Lowey is not the only critic of the new regulations who conflates freedom from coercion with a right to forcibly extracted subsidies. Such overwrought reactions obscure the real issue raised by religious exceptions to the contraceptive mandate: When does respect for religious freedom require relieving some people of the obligation to obey rules that everyone else has to follow?
Never, according to the Supreme Court, which in 1990 ruled against Alfred Smith and Galen Black, who were denied unemployment benefits after being fired from their jobs as drug rehabilitation counselors because they used peyote in Native American Church ceremonies. Writing for the majority, Justice Antonin Scalia said letting the First Amendment’s guarantee of religious freedom trump a “neutral, generally applicable law” such as Oregon’s peyote ban would create “a system in which each conscience is a law unto itself.”
That decision rejected the approach that the Court had taken in earlier cases, which required the government to justify substantial burdens on religious freedom by showing that they were the least restrictive means of serving a compelling state interest. The peyote ruling provoked strong criticism from across the political spectrum and inspired the Religious Freedom Restoration Act, which Congress passed nearly unanimously in 1993.
RFRA restored the compelling-interest test that the Supreme Court used until 1990. Although the Court ruled in 1997 that RFRA cannot be constitutionally applied to state and local laws, it is still binding on the federal government, and it was the main basis for legal challenges to the contraceptive mandate.
The American Civil Liberties Union, which immediately filed a lawsuit against the new, broader religious exemption, supported RFRA. Later the ACLU, whose Oregon chapter helped represent Smith and Black, successfully argued that RFRA required religious exceptions to the federal ban on the psychedelic dimethyltryptamine and the U.S. Army’s dress and grooming rules.
More recently, however, the ACLU has soured on RFRA, which it describes as “a sword to discriminate against women, gay and transgender people, and others.” The organization’s birth control lawsuit, which argues that the new rules “give employers license to discriminate against women,” does not even mention RFRA. When it comes to religious liberty, it seems, the ACLU draws the line at beliefs that offend progressive sensibilities.
The ACLU claims the new birth control regulations let businesses, nonprofit organizations and universities “impose their religious beliefs on their employees and students.” New York Times columnist Gail Collins likewise thinks beneficiaries of the exemption “are trying to impose their own personal theology on Americans who don’t share it.”
Contrary to these formulations, employers who do not want to be complicit in what they believe to be sin are not trying to impose anything on anyone. They are trying to avoid the government’s imposition of a legal obligation that violates their religious beliefs.
It is hard to see how that imposition can be justified as the least restrictive means of serving a compelling state interest, as RFRA requires.

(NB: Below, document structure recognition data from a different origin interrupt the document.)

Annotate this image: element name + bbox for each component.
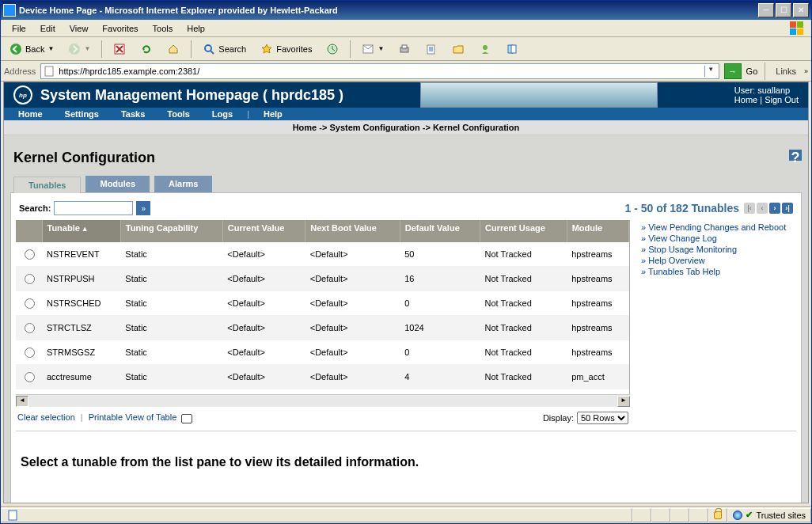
link-help-overview[interactable]: Help Overview — [641, 255, 796, 266]
nav-separator: | — [245, 109, 251, 119]
tab-tunables[interactable]: Tunables — [13, 177, 81, 193]
menu-help[interactable]: Help — [180, 22, 211, 35]
row-radio[interactable] — [25, 298, 35, 309]
forward-button[interactable]: ▼ — [63, 40, 96, 58]
home-button[interactable] — [161, 40, 185, 58]
col-current-value[interactable]: Current Value — [222, 220, 305, 242]
nav-tasks[interactable]: Tasks — [112, 108, 154, 120]
printable-view-link[interactable]: Printable View of Table — [89, 412, 177, 422]
help-icon[interactable]: ? — [789, 150, 802, 161]
search-label: Search: — [19, 203, 51, 213]
cell-nextboot: <Default> — [305, 389, 400, 395]
separator — [101, 40, 102, 58]
table-row[interactable]: NSTRSCHEDStatic<Default><Default>0Not Tr… — [16, 291, 629, 316]
research-button[interactable] — [500, 40, 524, 58]
address-field[interactable]: ▼ — [40, 63, 719, 79]
row-radio[interactable] — [25, 347, 35, 358]
table-row[interactable]: NSTREVENTStatic<Default><Default>50Not T… — [16, 242, 629, 267]
horizontal-scrollbar[interactable]: ◄ ► — [16, 394, 630, 407]
messenger-icon — [479, 43, 491, 55]
menu-view[interactable]: View — [63, 22, 95, 35]
messenger-button[interactable] — [473, 40, 497, 58]
col-tunable[interactable]: Tunable▲ — [42, 220, 120, 242]
svg-rect-13 — [45, 66, 53, 76]
table-row[interactable]: acctsuspendStatic<Default><Default>2Not … — [16, 389, 629, 395]
minimize-button[interactable]: ─ — [758, 3, 774, 17]
link-change-log[interactable]: View Change Log — [641, 233, 796, 244]
menu-tools[interactable]: Tools — [146, 22, 180, 35]
nav-settings[interactable]: Settings — [55, 108, 108, 120]
cell-module: pm_acct — [567, 365, 628, 389]
nav-tools[interactable]: Tools — [157, 108, 199, 120]
history-button[interactable] — [321, 40, 344, 58]
pager-next[interactable]: › — [769, 203, 780, 214]
cell-capability: Static — [120, 267, 222, 291]
print-button[interactable] — [393, 40, 416, 58]
stop-button[interactable] — [108, 40, 131, 58]
ie-icon — [3, 4, 16, 17]
home-link[interactable]: Home — [734, 95, 757, 104]
row-radio[interactable] — [25, 323, 35, 333]
col-current-usage[interactable]: Current Usage — [480, 220, 567, 242]
search-go-button[interactable]: » — [136, 201, 150, 215]
table-row[interactable]: STRMSGSZStatic<Default><Default>0Not Tra… — [16, 340, 629, 365]
address-dropdown[interactable]: ▼ — [704, 66, 717, 77]
back-button[interactable]: Back ▼ — [4, 40, 59, 58]
row-radio[interactable] — [25, 372, 35, 382]
cell-usage: Not Tracked — [480, 291, 567, 316]
cell-tunable: acctsuspend — [42, 389, 120, 395]
mail-button[interactable]: ▼ — [356, 40, 389, 58]
nav-logs[interactable]: Logs — [203, 108, 242, 120]
search-input[interactable] — [54, 201, 133, 215]
hscroll-right[interactable]: ► — [617, 396, 630, 407]
link-stop-usage-monitoring[interactable]: Stop Usage Monitoring — [641, 244, 796, 255]
links-label[interactable]: Links — [772, 66, 799, 76]
discuss-button[interactable] — [446, 40, 470, 58]
history-icon — [326, 43, 339, 55]
cell-tunable: STRMSGSZ — [42, 340, 120, 365]
smh-title: System Management Homepage ( hprdc185 ) — [40, 87, 343, 104]
tab-modules[interactable]: Modules — [85, 176, 150, 192]
maximize-button[interactable]: ☐ — [776, 3, 791, 17]
address-bar: Address ▼ → Go Links » — [1, 61, 811, 82]
nav-help[interactable]: Help — [254, 108, 292, 120]
toolbar: Back ▼ ▼ Search Favorites ▼ — [1, 37, 811, 61]
col-tuning-capability[interactable]: Tuning Capability — [120, 220, 222, 242]
go-button[interactable]: → — [724, 63, 742, 79]
table-row[interactable]: STRCTLSZStatic<Default><Default>1024Not … — [16, 316, 629, 340]
col-default-value[interactable]: Default Value — [400, 220, 480, 242]
pager-prev[interactable]: ‹ — [757, 203, 768, 214]
table-scroll[interactable]: Tunable▲ Tuning Capability Current Value… — [16, 220, 630, 394]
menu-file[interactable]: File — [6, 22, 32, 35]
cell-tunable: NSTREVENT — [42, 242, 120, 267]
menu-edit[interactable]: Edit — [34, 22, 62, 35]
pager-last[interactable]: ›| — [782, 203, 793, 214]
cell-usage: Not Tracked — [480, 389, 567, 395]
edit-button[interactable] — [419, 40, 443, 58]
search-button[interactable]: Search — [197, 40, 252, 58]
chevron-right-icon[interactable]: » — [804, 67, 808, 75]
status-secure — [708, 508, 727, 522]
col-nextboot-value[interactable]: Next Boot Value — [305, 220, 400, 242]
display-rows-select[interactable]: 50 Rows — [577, 412, 628, 424]
table-row[interactable]: NSTRPUSHStatic<Default><Default>16Not Tr… — [16, 267, 629, 291]
table-row[interactable]: acctresumeStatic<Default><Default>4Not T… — [16, 365, 629, 389]
pager-first[interactable]: |‹ — [744, 203, 755, 214]
favorites-button[interactable]: Favorites — [255, 40, 317, 58]
row-radio[interactable] — [25, 274, 35, 284]
close-button[interactable]: ✕ — [793, 3, 809, 17]
signout-link[interactable]: Sign Out — [765, 95, 799, 104]
edit-icon — [425, 43, 438, 55]
row-radio[interactable] — [25, 249, 35, 260]
tab-alarms[interactable]: Alarms — [154, 176, 212, 192]
refresh-button[interactable] — [135, 40, 158, 58]
hscroll-left[interactable]: ◄ — [16, 396, 28, 407]
link-tunables-tab-help[interactable]: Tunables Tab Help — [641, 266, 796, 277]
clear-selection-link[interactable]: Clear selection — [17, 412, 75, 422]
menu-favorites[interactable]: Favorites — [96, 22, 144, 35]
nav-home[interactable]: Home — [9, 108, 52, 120]
table-zone: Tunable▲ Tuning Capability Current Value… — [16, 220, 630, 424]
col-module[interactable]: Module — [567, 220, 628, 242]
link-pending-changes[interactable]: View Pending Changes and Reboot — [641, 222, 796, 233]
url-input[interactable] — [55, 66, 704, 76]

In fact, the Supreme Court already has ruled that it can’t, at least with respect to “closely held” private businesses.
Still, Scalia had a point: The government cannot and should not accommodate every religious belief. A sincere belief in the religious necessity of human sacrifice, to use a hoary example, does not require an exception to the definition of murder.
Beyond such easy cases, the justifiable limits to religious freedom are hazier. Pretending that a six-year-old regulation created a fundamental, irrevocable right to free birth control does not get us any closer to figuring them out.